Mais comment des populations locales de moustiques-tigres ont-elles pu transmettre un virus circulant aux Antilles, de l’autre côté de l’Atlantique ? Sachant en outre que les moustiques résistent rarement aux voyages en avion et que la Drôme est un département éloigné des grands ports de commerce où il peut arriver que des insectes contaminés arrivent dans l’Hexagone en provenance de zones tropicales.

« Chaque cas humain autochtone de dengue ayant systématiquement pour origine un cas importé, il nous fallait remonter la piste du patient zéro », explique le chercheur de l’Inrae.
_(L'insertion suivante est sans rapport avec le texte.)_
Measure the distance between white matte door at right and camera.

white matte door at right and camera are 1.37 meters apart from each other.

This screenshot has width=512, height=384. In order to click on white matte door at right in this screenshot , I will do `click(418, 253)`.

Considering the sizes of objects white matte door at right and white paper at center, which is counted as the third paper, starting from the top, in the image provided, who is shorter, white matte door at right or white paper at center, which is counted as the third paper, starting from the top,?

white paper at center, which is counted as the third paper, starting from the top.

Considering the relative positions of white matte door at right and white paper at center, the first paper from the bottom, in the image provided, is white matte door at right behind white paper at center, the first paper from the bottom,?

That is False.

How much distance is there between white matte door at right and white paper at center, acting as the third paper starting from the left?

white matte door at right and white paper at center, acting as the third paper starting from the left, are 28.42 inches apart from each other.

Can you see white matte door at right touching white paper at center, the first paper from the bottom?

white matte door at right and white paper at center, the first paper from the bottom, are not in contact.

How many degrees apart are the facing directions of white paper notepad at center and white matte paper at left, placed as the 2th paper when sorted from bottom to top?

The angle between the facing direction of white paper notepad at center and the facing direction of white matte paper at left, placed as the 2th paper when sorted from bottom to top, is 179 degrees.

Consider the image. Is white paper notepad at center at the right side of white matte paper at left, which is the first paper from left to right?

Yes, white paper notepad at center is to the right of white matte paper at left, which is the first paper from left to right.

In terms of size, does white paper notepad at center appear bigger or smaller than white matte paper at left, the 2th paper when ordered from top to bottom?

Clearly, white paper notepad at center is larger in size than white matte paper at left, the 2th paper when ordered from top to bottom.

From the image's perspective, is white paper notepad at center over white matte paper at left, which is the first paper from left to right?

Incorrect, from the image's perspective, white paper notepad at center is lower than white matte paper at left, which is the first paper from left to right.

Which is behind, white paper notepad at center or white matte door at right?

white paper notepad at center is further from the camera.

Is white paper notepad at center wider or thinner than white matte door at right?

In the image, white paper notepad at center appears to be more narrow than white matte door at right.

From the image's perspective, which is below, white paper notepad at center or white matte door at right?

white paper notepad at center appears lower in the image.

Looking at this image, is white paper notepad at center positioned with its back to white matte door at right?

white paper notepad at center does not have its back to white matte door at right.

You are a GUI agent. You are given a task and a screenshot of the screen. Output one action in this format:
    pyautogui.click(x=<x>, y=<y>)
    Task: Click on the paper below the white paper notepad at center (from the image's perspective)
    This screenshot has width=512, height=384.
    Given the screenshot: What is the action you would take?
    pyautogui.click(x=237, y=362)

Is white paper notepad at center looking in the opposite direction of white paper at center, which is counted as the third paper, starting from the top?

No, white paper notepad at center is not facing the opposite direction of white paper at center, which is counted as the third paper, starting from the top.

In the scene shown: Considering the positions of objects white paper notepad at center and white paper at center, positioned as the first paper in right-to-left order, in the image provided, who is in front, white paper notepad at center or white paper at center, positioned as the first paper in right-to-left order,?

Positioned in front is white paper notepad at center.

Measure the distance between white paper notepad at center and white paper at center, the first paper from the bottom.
En menant leur enquête, les scientifiques découvrent que le voisin des deux personnes infectées localement était revenu un peu patraque quelques semaines plus tôt d’un voyage dans les Caraïbes avec des « symptômes compatibles avec la dengue ». Mais un mauvais diagnostic, suite à une téléconsultation médicale, n’avait pas permis de le diagnostiquer.

Le virus circule via des moustiques locaux

C’est donc probablement en piquant ce voyageur déjà infecté qu’un maringouin implanté localement dans la Drôme a ensuite transmis le virus à ses voisins. « On a ainsi bouclé la boucle et pu démontrer que le virus de la dengue circule en France métropolitaine via les populations locales de moustiques-tigres », résume le docteur Raquin.

Ces résultats sont d’autant plus importants pour les autorités sanitaires que le nombre de patients « autochtones » atteints de la dengue augmente en France depuis la découverte des premiers cas à Nice en 2018. « Pour la seule année 2022, 65 cas autochtones ont été identifiés et la limite latitudinale des clusters de dengue observés sur le territoire métropolitain s’est déplacée vers le nord, d’abord vers la région Auvergne-Rhône-Alpes en 2019 puis vers l’Île-de-France en 2023 », souligne l’Inrae.

« Scruter les poubelles à moustiques des particuliers vivant à proximité des lieux où des cas autochtones de la maladie ont été signalés serait un protocole routinier très efficace à mettre en place pour retracer l’épidémiologie du virus », estime Vincent Raquin. Et éteindre plus rapidement dans l’œuf une contagion naissante.

Alors que le moustique-tigre est désormais présent dans 78 départements métropolitains, l’Agence nationale de sécurité sanitaire (Anses) estimait vendredi dans un rapport que la France métropolitaine était exposée à un « risque assez élevé » d’épidémies liées à cette espèce dans les cinq prochaines années. « En cas d’épidémie, les moyens de prévention et de contrôle pourraient être rapidement saturés », prévient l’Anses.